What you should do
Lines holding the string "билет" in the listing below are to be copied.

Material to process
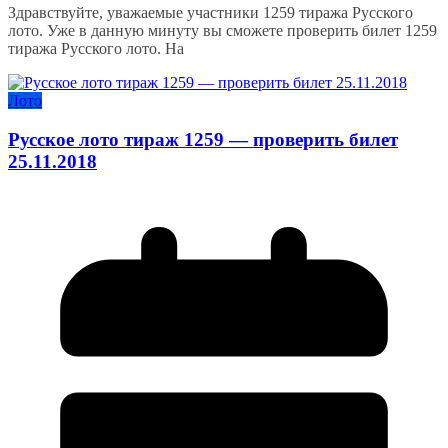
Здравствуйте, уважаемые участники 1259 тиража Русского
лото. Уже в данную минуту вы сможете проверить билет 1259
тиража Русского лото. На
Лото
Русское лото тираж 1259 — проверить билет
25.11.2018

Answer box
лото. Уже в данную минуту вы сможете проверить билет 1259
Русское лото тираж 1259 — проверить билет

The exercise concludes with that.